Trump’s cult, and the associated QAnon creed, are Apocalyptic cults in every sense of that word. They claim revelations from higher powers in an endgame struggle with forces of destruction. As ridiculous as their claims are by all rational standards of inquiry, the adherents of those cults are right about one thing: This is the end of their world, and things are being revealed that have been hidden from sight for too long. This culture is facing transformation, with old comforts dying in service of new realities. That is a frightening process, and things are being lost that can never be reclaimed. That’s scary. I get it. This new world doesn’t look like Leave It to Beaver, and though few of the guys hefting battle banners in Trump’s name are old enough to have watched that program on TV, the mythic America it portrays is part of their view of “the way things ought to be.” [*2] MAGAmerica is, at its heart, dedicated to preserving a mythic United States in which any cowboy can become a Self-Made Man if those pesky libtards and scary brown people would just get back in their places where they belong. Trump’s final act, the declaration of a slavery-denying “1776 Commission” on Martin Luther King Day, was as blatant as a Stars-and-Bars. [*3] When Q’s promised Apocalypse failed to occur, the cult turned upon itself. The results, again, remain to be seen. I doubt, though, that’s we’ve seen the last of them. From Haven’s Gate to Islamic State, atrocities have been committed over less.
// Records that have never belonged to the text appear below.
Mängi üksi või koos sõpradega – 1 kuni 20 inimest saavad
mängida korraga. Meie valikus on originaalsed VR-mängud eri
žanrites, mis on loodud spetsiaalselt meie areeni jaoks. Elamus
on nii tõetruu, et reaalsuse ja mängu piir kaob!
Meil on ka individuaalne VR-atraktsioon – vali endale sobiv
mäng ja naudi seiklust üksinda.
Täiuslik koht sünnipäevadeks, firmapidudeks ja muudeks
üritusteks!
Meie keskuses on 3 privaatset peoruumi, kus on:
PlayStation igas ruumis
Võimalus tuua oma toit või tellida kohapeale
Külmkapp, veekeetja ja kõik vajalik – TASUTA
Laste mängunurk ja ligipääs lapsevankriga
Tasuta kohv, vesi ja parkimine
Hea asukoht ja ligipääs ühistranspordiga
Fellow Americans, we need to sort this funhouse out. We must be more careful and conscious of our mythologies, of the ways they guide us, of the purposes to which they can be put, and of the people – even me – who craft those purposes, and to what ends.
Otherwise, we’re just spinning frantically until our funhouse finally burns down.
Five lives ended in our Capital that day. Several more have followed since.
Now, at the threshold of symbolic new beginnings, let their tragedy be the warning we all hear.
BEHOLD THY FOOTNOTES!

*1 The fact that QAnon’s nonsense echoes the Satanic Panic which encompassed weird fantasies about heavy metal and D&D adds to the funhouse-on-acid feel of Trumpian mythology.
*2 The title of a book by Rush Limbaugh, whose impending demise adds yet another layer to this age’s over-piled irony cake.
*3 It was also canceled by Executive Order on the first day of Biden’s presidency.